For CommonMind Consortium replication of differential expression analysis, we downloaded differential expression results for sex differences from ref. 6, as well as normalized expression from Synapse (syn18103849). These results included two cohorts: NIMH HBCC (National Institute of Mental Health’s Human Brain Collection Core) and MSSM-Penn-Pitt (MSSM: Mount Sinai NIH Brain Bank and Tissue Repository, Penn: University of Pennsylvania Brain Bank of Psychiatric Illnesses and Alzheimer’s Disease Core Center, and Pitt: University of Pittsburgh NIH NeuroBioBank Brain and Tissue Repository) cohorts90.

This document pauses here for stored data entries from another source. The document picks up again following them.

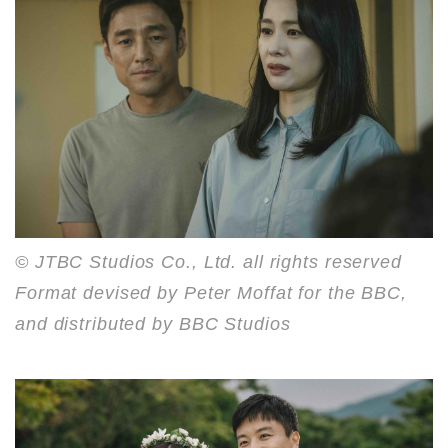
© JTBC Studios Co., Ltd. all rights reserved
Format devised by Peter Moffat for the BBC,
and distributed by BBC Studios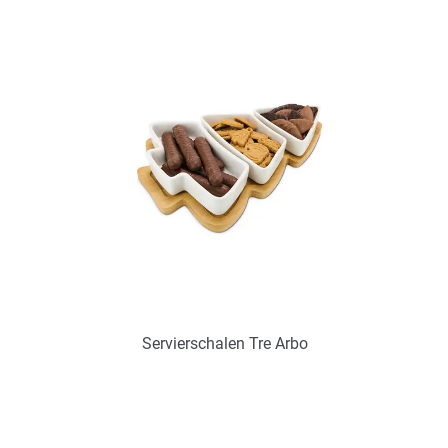
Art.-Nr.: PX2315
Verfügbar
Zum Merkzettel hinzufügen
Servierschalen Tre Arbo
Art.-Nr.: PX2314
Verfügbar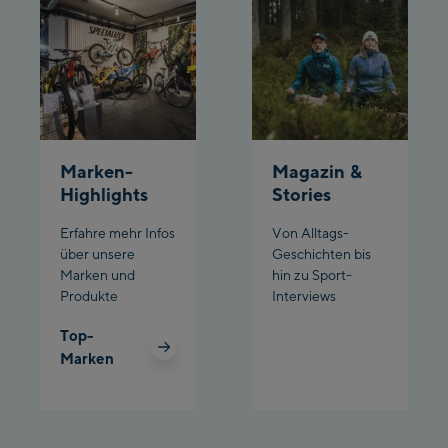
Schladming:
Planet Planai
Charly Kahr
Bikeworld Schladming
Marken-
Magazin &
Highlights
Stories
Erfahre mehr Infos
Von Alltags-
über unsere
Geschichten bis
Marken und
hin zu Sport-
Produkte
Interviews
Top-
Marken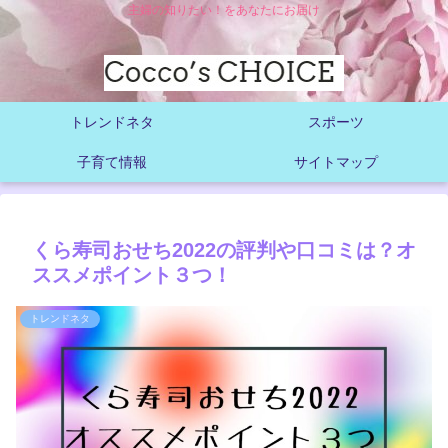
主婦の知りたい！をあなたにお届け
トレンドネタ
スポーツ
子育て情報
サイトマップ
くら寿司おせち2022の評判や口コミは？オ
ススメポイント３つ！
トレンドネタ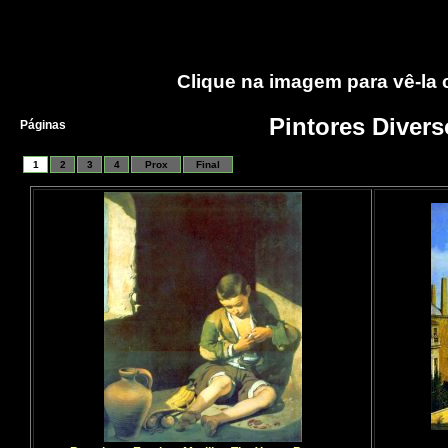
Clique na imagem para vê-la
Pintores Divers
Páginas
1
2
3
4
Prox
Final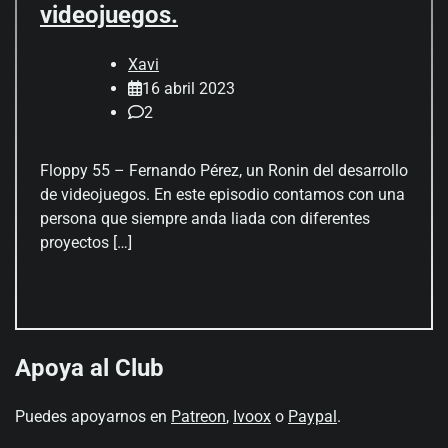
videojuegos.
Xavi
16 abril 2023
2
Floppy 55 – Fernando Pérez, un Ronin del desarrollo
de videojuegos. En este episodio contamos con una
persona que siempre anda liada con diferentes
proyectos […]
Apoya al Club
Puedes apoyarnos en
Patreon
,
Ivoox
o
Paypal
.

Dosage compensation replication

For dosage compensation replication, we calculated TPM using a mean insert size of 200. We computed the RXE as described above (Dosage compensation). We downloaded gene TPM from the GTEx v8 portal (https://www.gtexportal.org/home/datasets), as well as sample phenotype information. We computed RXE as described above (Dosage compensation).

π1 replication analysis

For π1 analysis, we initially selected all significant genes or eQTL (nominally significant, p < 0.05) from our results and compared them with results from an external dataset (i.e., CommonMind Consortium [CMC]). Using the p values from the external dataset, we calculated π0 with qvalue function from qvalue91 (version 2.30.0). We calculated π1 with Eq. (10). The π1 statistic represents the fraction of effects shared between the two datasets.

$${{{{{\rm{\pi }}}}}}1=1-{{{{{\rm{\pi }}}}}}0$$
(10)

Graphics

We generated venn diagrams with matplotlib_venn (version 0.11.5) Python (version 3.8) package. We generated UpSet plots in R using ComplexHeatmap92 (version 2.6.2). Unless otherwise stated, we generated box plots and scatterplots in R using ggpubr (version 0.4.0). We generated enrichment dot plots, enrichment heatmaps, and gene term enrichment plots using ggplot293. To generate circos plots, we used circlize94 (version 0.4.11) and ComplexHeatmap utilities in R. We used plotnine (version 0.12.1), a Python implementation of ggplot2, to generate enrichment heatmaps comparing public datasets with BrainSeq Consortium analysis, RXE scatterplots, and si-eQTL box plots. To generate rank-rank hypergeometric overlap (RRHO), we used the RRHO295,96 (version 1.0) and lattice packages in R.

Reporting summary

Further information on research design is available in the Nature Portfolio Reporting Summary linked to this article.